Rebar — REMOVED from input (2,660 elements deleted)

Removed (2026-03-18): Rebar (IfcReinforcingBar) is already a fast Python addon script in Bonsai which adds rebar to any beam in STR easily, and need not be part of any main construction BOM. 2,660 elements deleted from Terminal_Extracted.db and component_library.db. Total TE elements: 48,432 → 48,428 (library).

IfcSensor — REMOVED from reference (4 elements deleted)

Removed (2026-03-18): IfcSensor (4 metadata-only elements, no spatial coords) is a Federation addon that generates onto finished construction — like rebar, it does not need compilation. Removed from SJTII_Terminal_extracted.db to enable G3-DIGEST verification. Total ref elements: 48,432 → 48,428 (matches output exactly).

Verb: WIRE LIGHTING (electrical — 814 elements)

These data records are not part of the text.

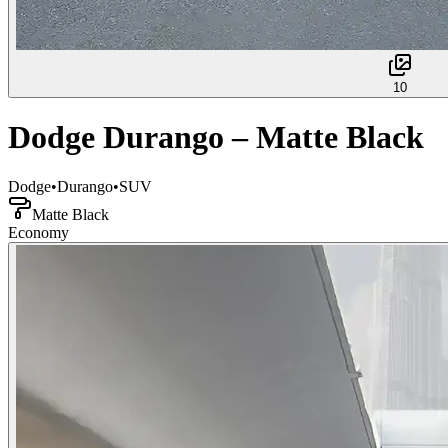
10
Dodge Durango – Matte Black
Dodge
•
Durango
•
SUV
Matte Black
Economy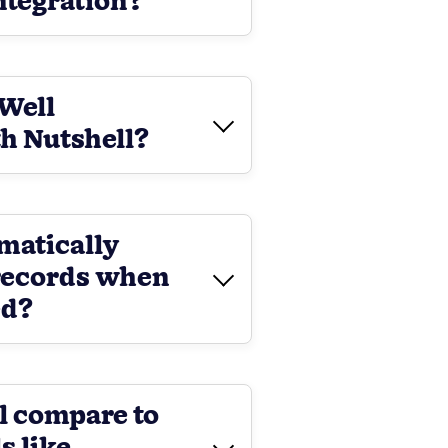
integration?
nWell
h Nutshell?
matically
records when
ed?
l compare to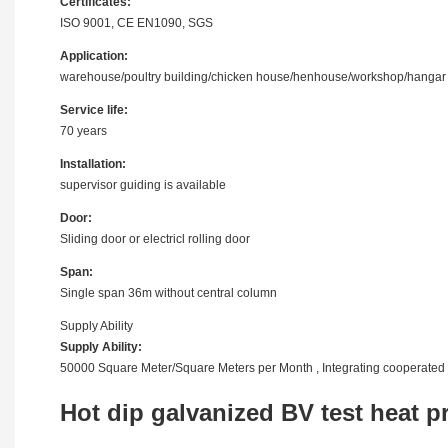
Certificates:
ISO 9001, CE EN1090, SGS
Application:
warehouse/poultry building/chicken house/henhouse/workshop/hangar
Service life:
70 years
Installation:
supervisor guiding is available
Door:
Sliding door or electricl rolling door
Span:
Single span 36m without central column
Supply Ability
Supply Ability:
50000 Square Meter/Square Meters per Month , Integrating cooperated 
Hot dip galvanized BV test heat p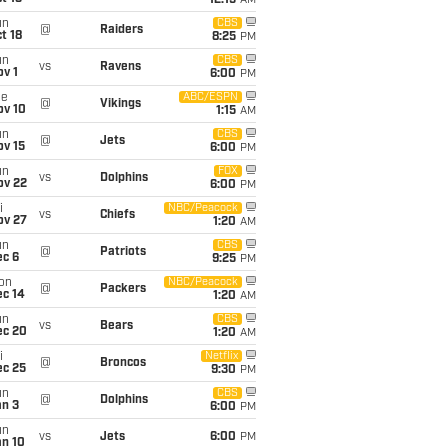
12:15
AM
un
CBS
@
Raiders
t 18
8:25
PM
un
CBS
vs
Ravens
v 1
6:00
PM
ue
ABC/ESPN
@
Vikings
ov 10
1:15
AM
un
CBS
@
Jets
ov 15
6:00
PM
un
FOX
vs
Dolphins
ov 22
6:00
PM
i
NBC/Peacock
vs
Chiefs
ov 27
1:20
AM
un
CBS
@
Patriots
ec 6
9:25
PM
on
NBC/Peacock
@
Packers
ec 14
1:20
AM
un
CBS
vs
Bears
ec 20
1:20
AM
i
Netflix
@
Broncos
ec 25
9:30
PM
un
CBS
@
Dolphins
an 3
6:00
PM
un
vs
Jets
6:00
PM
an 10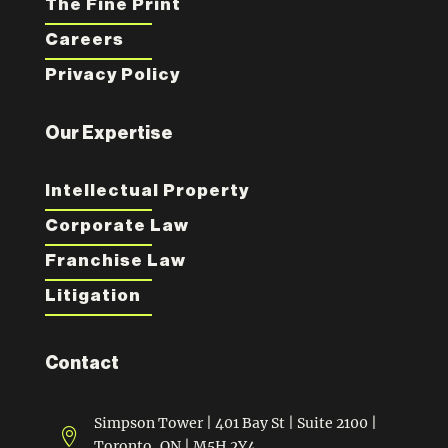
The Fine Print
Careers
Privacy Policy
Our Expertise
Intellectual Property
Corporate Law
Franchise Law
Litigation
Contact
Simpson Tower | 401 Bay St | Suite 2100 |

Toronto, ON | M5H 2Y4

Mechanism: 2D ceiling grid. Lights at regular spacing on a ceiling plane.

YAML intent:

electrical:
  storey: GF
  lighting:
    - name: LIGHTING_GF_MAIN
      product: LightFixture_600x600
      zone_m: [0, 0, 50, 30]   # minX, minY, maxX, maxY
      spacing_mm: [3000, 3000]
      height_m: 3.5

Verb: FRAME (structural grid — 590 elements)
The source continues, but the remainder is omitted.